Records from a data source

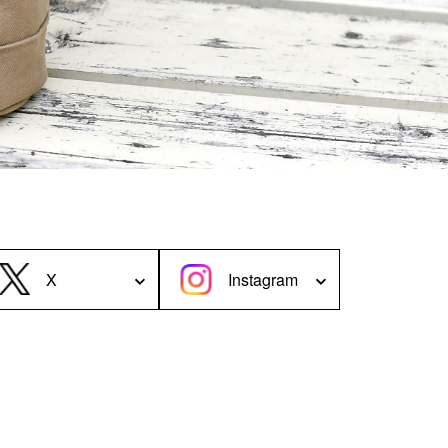
＜Case＞
予備バッテリー／電源ケース
ボトルホルダー／傘ケース
電子タバコ／タバコケース
ポーチ
その他ケース
X
Instagram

* What you need to do *
A faithful copy of the data is required: each word kept, each picture omitted.

* Answer area *
＜Case＞
予備バッテリー／電源ケース
ボトルホルダー／傘ケース
電子タバコ／タバコケース
ポーチ
その他ケース
X
Instagram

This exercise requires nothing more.